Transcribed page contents
——————

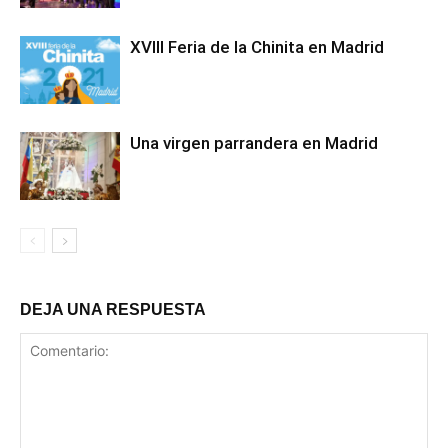
XVIII Feria de la Chinita en Madrid
Una virgen parrandera en Madrid
DEJA UNA RESPUESTA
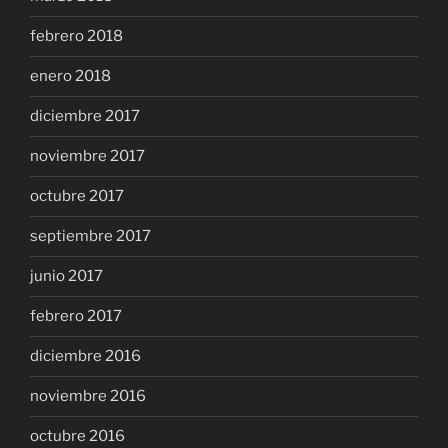
febrero 2018
enero 2018
diciembre 2017
noviembre 2017
octubre 2017
septiembre 2017
junio 2017
febrero 2017
diciembre 2016
noviembre 2016
octubre 2016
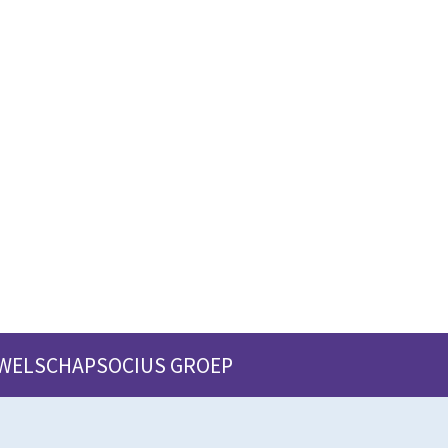
 WELSCHAPSOCIUS GROEP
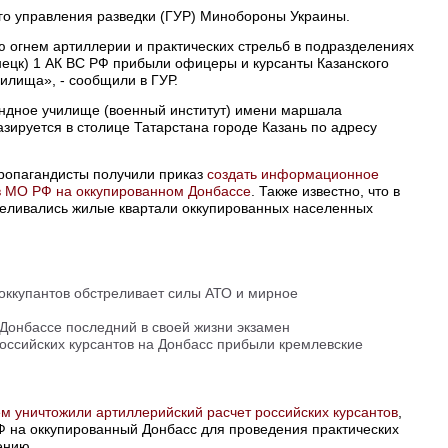
го управления разведки (ГУР) Минобороны Украины.
 огнем артиллерии и практических стрельб в подразделениях
нецк) 1 АК ВС РФ прибыли офицеры и курсанты Казанского
илища», - сообщили в ГУР.
ндное училище (военный институт) имени маршала
ируется в столице Татарстана городе Казань по адресу
ропагандисты получили приказ
создать информационное
ов МО РФ на оккупированном Донбассе
. Также известно, что в
реливались жилые квартали оккупированных населенных
 оккупантов обстреливает силы АТО и мирное
 Донбассе последний в своей жизни экзамен
российских курсантов на Донбасс прибыли кремлевские
м уничтожили артиллерийский расчет российских курсантов
,
 на оккупированный Донбасс для проведения практических
ению.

——————

Print exactly the lines that run from the line containing "сообщили в ГУР." to the end of the data, both ends included.

илища», - сообщили в ГУР.
ндное училище (военный институт) имени маршала
ируется в столице Татарстана городе Казань по адресу
ропагандисты получили приказ
создать информационное
ов МО РФ на оккупированном Донбассе
. Также известно, что в
реливались жилые квартали оккупированных населенных
 оккупантов обстреливает силы АТО и мирное
 Донбассе последний в своей жизни экзамен
российских курсантов на Донбасс прибыли кремлевские
м уничтожили артиллерийский расчет российских курсантов
,
 на оккупированный Донбасс для проведения практических
ению.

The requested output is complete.